In CG it is never about what is actually happening,
only what Appears to be happening.


#13

That face is very detailed and realistic. Nice! I will say that all the other elements in the scene seem ultra smooth/clean/glossy in comparison. It creates a bit of a mismatch.

It would look aesthetically unified if the armor and background also had more gritty detail…and perhaps less saturation in the color.


#14

You can do this using the Bake Texture Tag in C4D. Just add the tag to your low poly model, then drag the high resolution model into the Normals source field.


#15

Yes Kent, and I seem to recall this being done in a tutorial recently.

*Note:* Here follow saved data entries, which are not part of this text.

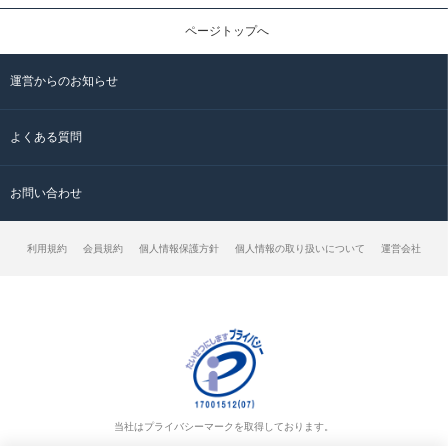
ページトップへ
運営からのお知らせ
よくある質問
お問い合わせ
利用規約
会員規約
個人情報保護方針
個人情報の取り扱いについて
運営会社
当社はプライバシーマークを取得しております。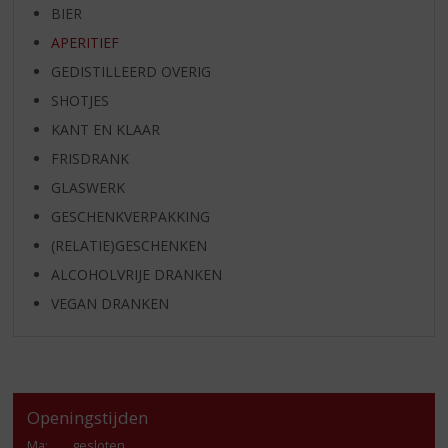
BIER
APERITIEF
GEDISTILLEERD OVERIG
SHOTJES
KANT EN KLAAR
FRISDRANK
GLASWERK
GESCHENKVERPAKKING
(RELATIE)GESCHENKEN
ALCOHOLVRIJE DRANKEN
VEGAN DRANKEN
Openingstijden
Ma
:
gesloten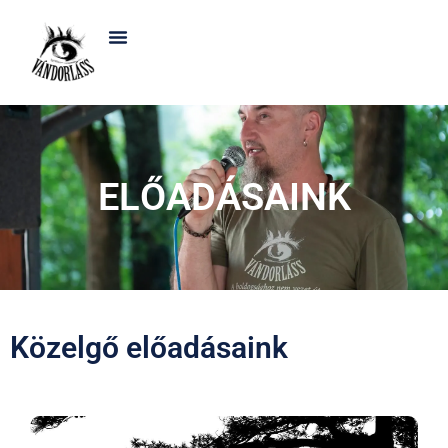
ELŐADÁSAINK
Közelgő előadásaink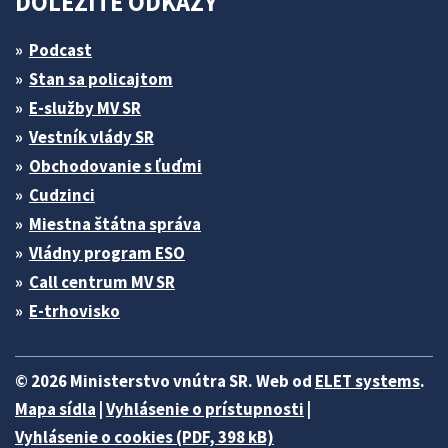
DÔLEŽITÉ ODKAZY
Podcast
Stan sa policajtom
E-služby MV SR
Vestník vlády SR
Obchodovanie s ľuďmi
Cudzinci
Miestna štátna správa
Vládny program ESO
Call centrum MV SR
E-trhovisko
© 2026 Ministerstvo vnútra SR. Web od
ELET systems
.
Mapa sídla
|
Vyhlásenie o prístupnosti
|
Vyhlásenie o cookies (PDF, 398 kB)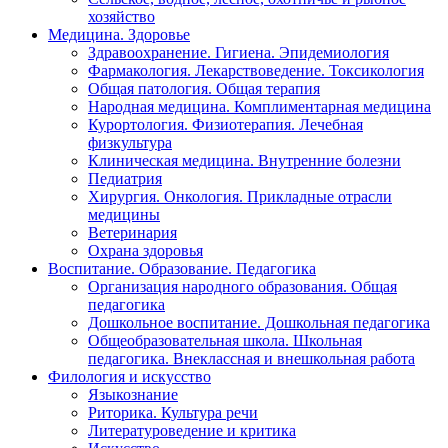
хозяйство
Медицина. Здоровье
Здравоохранение. Гигиена. Эпидемиология
Фармакология. Лекарствоведение. Токсикология
Общая патология. Общая терапия
Народная медицина. Комплиментарная медицина
Курортология. Физиотерапия. Лечебная
физкультура
Клиническая медицина. Внутренние болезни
Педиатрия
Хирургия. Онкология. Прикладные отрасли
медицины
Ветеринария
Охрана здоровья
Воспитание. Образование. Педагогика
Организация народного образования. Общая
педагогика
Дошкольное воспитание. Дошкольная педагогика
Общеобразовательная школа. Школьная
педагогика. Внеклассная и внешкольная работа
Филология и искусство
Языкознание
Риторика. Культура речи
Литературоведение и критика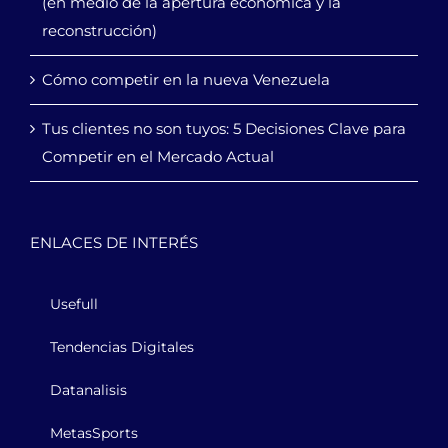
(en medio de la apertura económica y la
reconstrucción)
Cómo competir en la nueva Venezuela
Tus clientes no son tuyos: 5 Decisiones Clave para
Competir en el Mercado Actual
ENLACES DE INTERÉS
Usefull
Tendencias Digitales
Datanalisis
MetasSports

I guess I like it in Substance as it becomes an easy step in the texturing process.


#16

No sure of any tutorials. But this feature was added for the first release of Sculpting, back in R14, since the sculpting system uses the same features. So being able to bake displacement and normals from a high res model to a low res one has been in C4D for a while.


#17

Yep kbar , thanks for tell me what i wanted to say, hehe.


#18

I really can’t sculpt that well. Zbrush is all hard surface for me. Mech parts. Sci fi scenes.
For that alone, it’s worth it’s weight in gold.


#19

If baking normal maps and other geometry maps is your only concern, then there is good old xnormal that did a perfect job in baking normals long before there was substance painter and it’s free :wink:

https://xnormal.net/


#20

Substance Painter not only bakes a normal map and AO map - which some other approaches can give you - it also generates curvature, position and thickness maps, which can be very useful for advanced material development.